What to do: Omit the images, then repeat the listing exactly.
*** Opening of Input data ***
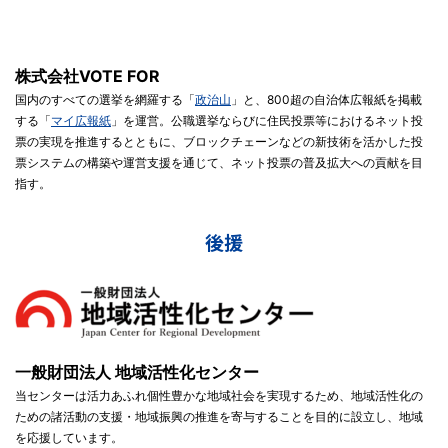
株式会社VOTE FOR
国内のすべての選挙を網羅する「
政治山
」と、800超の自治体広報紙を掲載
する「
マイ広報紙
」を運営。公職選挙ならびに住民投票等におけるネット投
票の実現を推進するとともに、ブロックチェーンなどの新技術を活かした投
票システムの構築や運営支援を通じて、ネット投票の普及拡大への貢献を目
指す。
後援
一般財団法人 地域活性化センター
当センターは活力あふれ個性豊かな地域社会を実現するため、地域活性化の
ための諸活動の支援・地域振興の推進を寄与することを目的に設立し、地域
を応援しています。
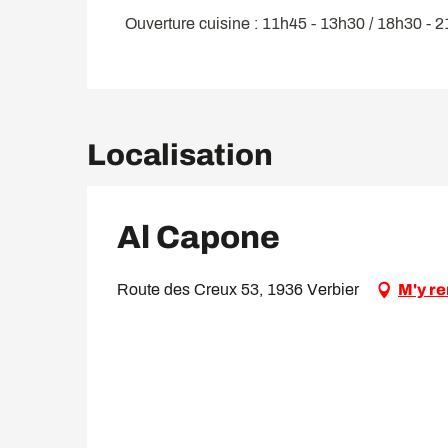
Ouverture cuisine : 11h45 - 13h30 / 18h30 - 
Localisation
Al Capone
Route des Creux 53, 1936 Verbier
M'y r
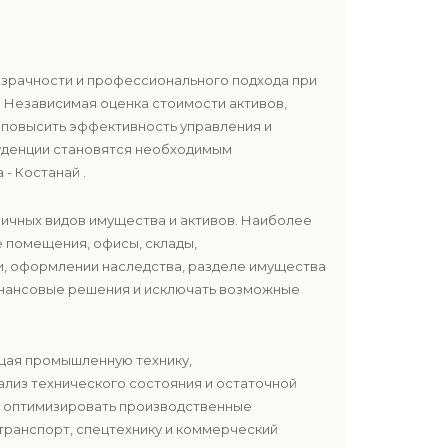
розрачности и профессионального подхода при
 Независимая оценка стоимости активов,
 повысить эффективность управления и
руденции становятся необходимым
- Костанай .
ичных видов имущества и активов. Наиболее
 помещения, офисы, склады,
ии, оформлении наследства, разделе имущества
инансовые решения и исключать возможные
щая промышленную технику,
ализ технического состояния и остаточной
и оптимизировать производственные
транспорт, спецтехнику и коммерческий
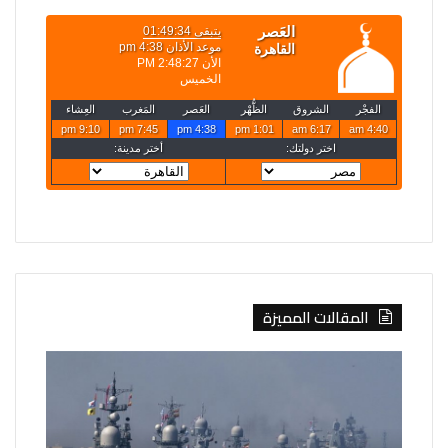
المقالات المميزة
روسيا
الخارجية
تعلن
تعلن
قصف
حركة
4
تعيينات
سفن
جديدة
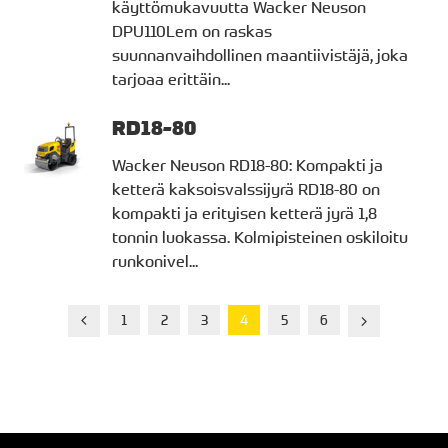
käyttömukavuutta Wacker Neuson
DPU110Lem on raskas
suunnanvaihdollinen maantiivistäjä, joka
tarjoaa erittäin...
RD18-80
Wacker Neuson RD18-80: Kompakti ja
ketterä kaksoisvalssijyrä RD18-80 on
kompakti ja erityisen ketterä jyrä 1,8
tonnin luokassa. Kolmipisteinen oskiloitu
runkonivel...
Edellinen
Seuraava
1
2
3
4
5
6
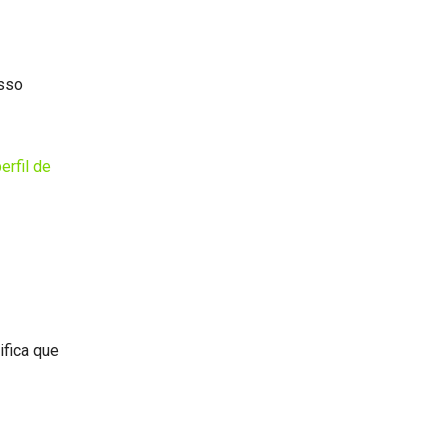
Isso
erfil de
.
ifica que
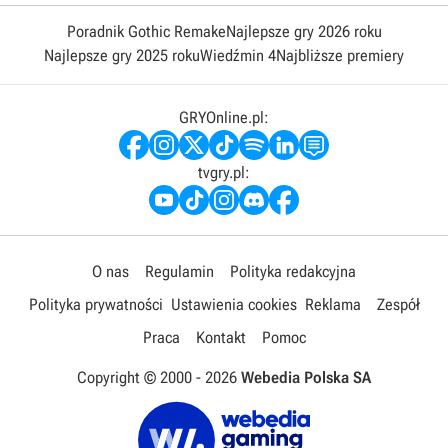
Poradnik Gothic Remake
Najlepsze gry 2026 roku
Najlepsze gry 2025 roku
Wiedźmin 4
Najbliższe premiery
GRYOnline.pl:
tvgry.pl:
O nas
Regulamin
Polityka redakcyjna
Polityka prywatności
Ustawienia cookies
Reklama
Zespół
Praca
Kontakt
Pomoc
Copyright © 2000 -
2026
Webedia Polska SA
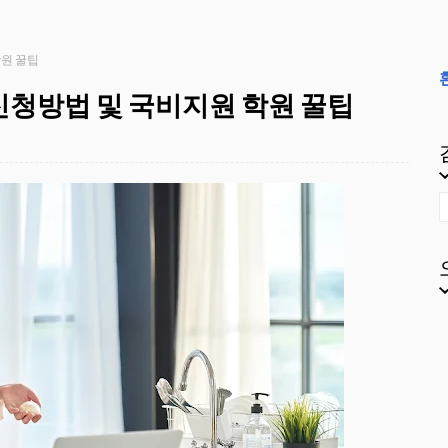
학원 꿀팁
신청방법 및 국비지원 학원 꿀팁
*** Close of Input data ***
Exercise output:
株式会社VOTE FOR
国内のすべての選挙を網羅する「
政治山
」と、800超の自治体広報紙を掲載
する「
マイ広報紙
」を運営。公職選挙ならびに住民投票等におけるネット投
票の実現を推進するとともに、ブロックチェーンなどの新技術を活かした投
票システムの構築や運営支援を通じて、ネット投票の普及拡大への貢献を目
指す。
後援
一般財団法人 地域活性化センター
当センターは活力あふれ個性豊かな地域社会を実現するため、地域活性化の
ための諸活動の支援・地域振興の推進を寄与することを目的に設立し、地域
を応援しています。
Ouverture cuisine : 11h45 - 13h30 / 18h30 - 
Localisation
Al Capone
Route des Creux 53, 1936 Verbier
M'y r
розрачности и профессионального подхода при
 Независимая оценка стоимости активов,
 повысить эффективность управления и
руденции становятся необходимым
- Костанай .
ичных видов имущества и активов. Наиболее
 помещения, офисы, склады,
ии, оформлении наследства, разделе имущества
инансовые решения и исключать возможные
щая промышленную технику,
ализ технического состояния и остаточной
и оптимизировать производственные
транспорт, спецтехнику и коммерческий
المقالات المميزة
روسيا
الخارجية
تعلن
تعلن
قصف
حركة
4
تعيينات
سفن
جديدة
käyttömukavuutta Wacker Neuson
DPU110Lem on raskas
suunnanvaihdollinen maantiivistäjä, joka
tarjoaa erittäin...
RD18-80
Wacker Neuson RD18-80: Kompakti ja
ketterä kaksoisvalssijyrä RD18-80 on
kompakti ja erityisen ketterä jyrä 1,8
tonnin luokassa. Kolmipisteinen oskiloitu
runkonivel...
Edellinen
Seuraava
1
2
3
4
5
6
Isso
erfil de
.
ifica que
Poradnik Gothic Remake
Najlepsze gry 2026 roku
Najlepsze gry 2025 roku
Wiedźmin 4
Najbliższe premiery
GRYOnline.pl:
tvgry.pl:
O nas
Regulamin
Polityka redakcyjna
Polityka prywatności
Ustawienia cookies
Reklama
Zespół
Praca
Kontakt
Pomoc
Copyright © 2000 -
2026
Webedia Polska SA
학원 꿀팁
신청방법 및 국비지원 학원 꿀팁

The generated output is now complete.